Then take Apple’s approach with the antenna problems. First, “you’re holding it wrong”. Then a video tour of their antenna testing facility to prove that they couldn’t possibly have an antenna problem. Finally, a software update that didn’t address the problem, but updated the algorithm for showing the strength of the signal. And more videos showing how their competition has similar problems. I lost track after that, but I don’t think they ever admitted there was an issue. I’m not bashing Apple here. I’m just saying that particular issue was handled really poorly, IMHO.
One more example. Many of you know I’m a runner. For runners, Garmin GPS watches are the ultimate gadget, showing your time, distance, pace, route, elevation, heart rate, calories, etc. while you’re out for a workout. I had a Garmin 305 for a year and a half, which is this large, boxy, device that straps to your wrist and does all of the above. It’s big and ugly but it is the classic workhorse of Garmin’s line. It’s an older model so you can get it cheap and it has been the mainstay of many runners for years. Other than its looks, I can only say positive things about it. However, this spring, Garmin came out with the 610, an amazing sleek touchscreen device that does everything the 305 does and more. And it has the slimness and style of a watch you could wear every day. And did I mention, it’s a touch screen?
Again, I pre-ordered this baby. It’s an awesome device. I love it to death. But there was one problem. An important aspect of a GPS watch is accurate GPS. Without that, you’ve just got a very expensive stopwatch. The 610′s GPS is, in itself, probably the most accurate of all similar watches. But there was a bug where certain functions of the watch would somehow disrupt the GPS reception and cause the accuracy to go off for up to several seconds at the start of a run and at each lap. So while it was extremely accurate most of the time, it could be extremely innacurate for those few seconds, which could throw your whole run off. In my case, although I saw the issue, it didn’t affect the overall accuracy that horribly. Others, though, seemed to be hit harder by it.

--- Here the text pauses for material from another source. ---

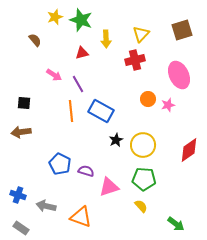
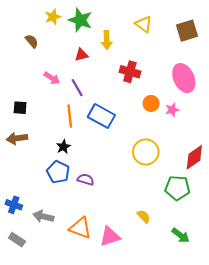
yellow triangle: (141, 34) -> (144, 24), moved, turned -36
red cross: (135, 60) -> (130, 72), moved, turned 30
black star: (116, 140) -> (63, 147), moved
green pentagon: (144, 179) -> (177, 188), moved
pink triangle: (109, 187) -> (110, 236), moved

Garmin’s response: nothing. There’s an official Garmin forum where this was all being ranted and raved about. Garmin reps are active on the forum but none would say a word about the issue. No acknowledgement, no denial, just deaf to it. After several weeks, a Garmin rep came on the forum and suggested a workaround which would somewhat mitigate the problem. Basically, “tap the screen after you start your workout and at each lap.” This was not quite a “you’re holding it wrong” but kind of a “it’s not quite as bad if you hold it this way.” Then silence again. And a few weeks later, a new firmware arrived, which totally fixed the issue. I’m not sure why they couldn’t just say, “thanks, we’re aware of the issue and acknowledge it and we have a fix for it that will be out soon.” A simple statement like that would have gone a long, long way in their favor.
So back to beta culture.
I found it interesting, that in the Garmin forums, several people said things like, “Didn’t they test this thing before they shipped it? We just paid hundreds of dollars to be beta testers!”
While that statement was slung out in anger, it’s actually pretty spot on. And not just targeting Garmin. The fact is, that in this day and age, if you are an early adopter, you are essentially a beta tester. Software and even hardware is not going to be perfect on first release. And the situation is probably going to get worse over time: open source bleeding edge alternatives, competitions’ open betas, fiscal deadlines, accelerated technology ramp up are all pushing companies to release faster, earlier, more often. It’s got bugs? We’ll fix them in an update. Just get it out the door!
This has led many to say things like, “never buy a v1 product.” Well, sure, if perfection and stability is key, and you can afford to wait, let the early adopters band their heads on it for a few months and get v1.1, which will likely have a few less rough edges. But if you can deal with the speed bumps, being an early adopter means you can be the first one at the party with the new iDroid ZX G7 MegaAwesome. Chicks will dig you. Really. Maybe. Not.
But don’t pre-order some ultra-bleeding edge new product and be all self-righteously indignant because it has bugs.
I’m not saying that it SHOULD be that way, or that we shouldn’t demand higher standards, but it’s a fact of life. Be the girl with the shiny new, potentially imperfect gear, or the guy with last season’s model that works. Choose your poison.